Jane D’Arista, co-coordinator of SAFER, the Economists’ Committee for Stable, Accountable, Fair and Efficient Financial Reform, explains the strengths of the clarified version of Sec. 716 in detail:
” * The plan removes the ongoing federal subsidy to the derivatives business of the 5 large banks. Moving derivatives dealing to separately capitalized affiliates of a bank holding company will cut off the swaps desks’ access to deposits and FDIC deposit insurance. They also will not have access to the Fed discount window as they do today for ongoing near-zero interest loans. The provision allowing them emergency Section 13(3) Fed loans during a crisis is limited by two important restraints: 13(3) is for emergency situations and is only available under the Senate bill to solvent institutions, not to prop up or bailout a firm. This means that the Fed can provide temporary liquidity if an otherwise solvent derivatives affiliate is affected by a generalized market meltdown – a safety valve that has long been in place to deal with out-of-the-ordinary market failures. While this is not a complete shutoff from the potential of federal assistance, it is a significant improvement over the status quo of ongoing subsidies and will change the way banks do business.
* Bank capital will be used for lending and real investment in Main Street, not marketing empty gambles on Wall Street. The shortfall in lending to small businesses by banks that have earned large profits dealing derivatives is one of the more urgent reasons to rein in a market where speculation outweighs its direct benefits to economic activity. As the Bank for International Settlements points out, less than 10 percent of the OTC derivatives market involves transactions for businesses in the real economy (“commercial end users”). A separately-capitalized affiliate will have to raise funds on its own, and banks will stop diverting our federally-insured depository capital from the main business of banking.
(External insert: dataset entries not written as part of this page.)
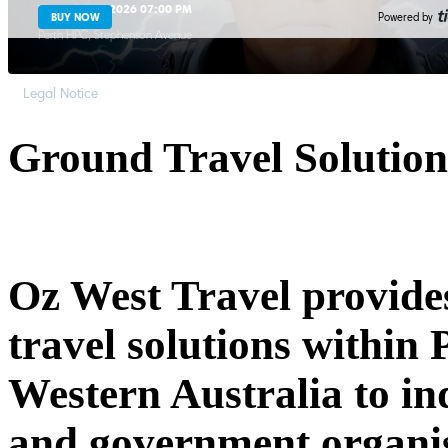
Thu, Aug 13, 2026 07:00 PM
BUY NOW
Powered by
Perth HPC
Stephenson Avenue
Legal Notice
Ground Travel Solution
Oz West Travel provides
travel solutions within 
Western Australia to in
and government organis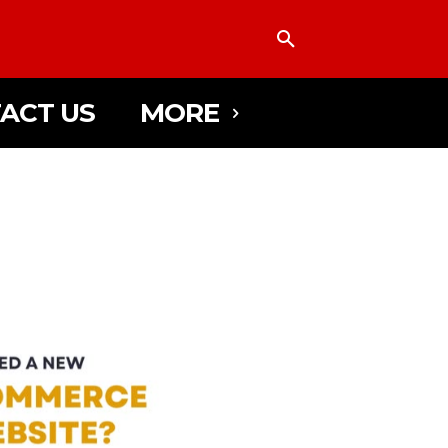
ACT US
MORE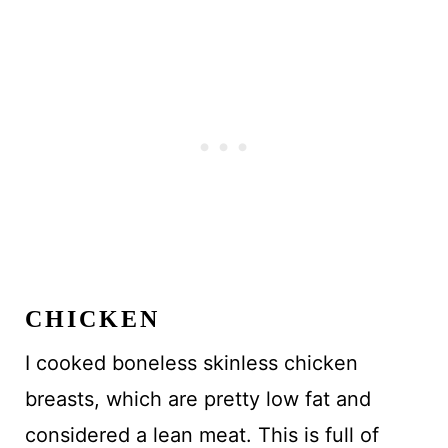
CHICKEN
I cooked boneless skinless chicken
breasts, which are pretty low fat and
considered a lean meat. This is full of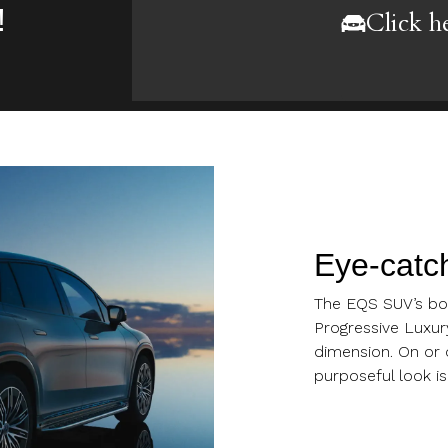
!
Click h
Eye-catch
The EQS SUV’s bol
Progressive Luxur
dimension. On or o
purposeful look is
* Moving derivatives activities from the off-balance-sheet recesses of banks to free-standing affiliates makes a substantial contribution to transparency. The true balance sheet positions of both the bank itself and its derivatives affiliate can be better assessed by regulators, investors and other market participants. Lack of transparency caused the 2008 crisis to take the form of a credit crunch. Failure to increase transparency will perpetuate the potential for another such event.”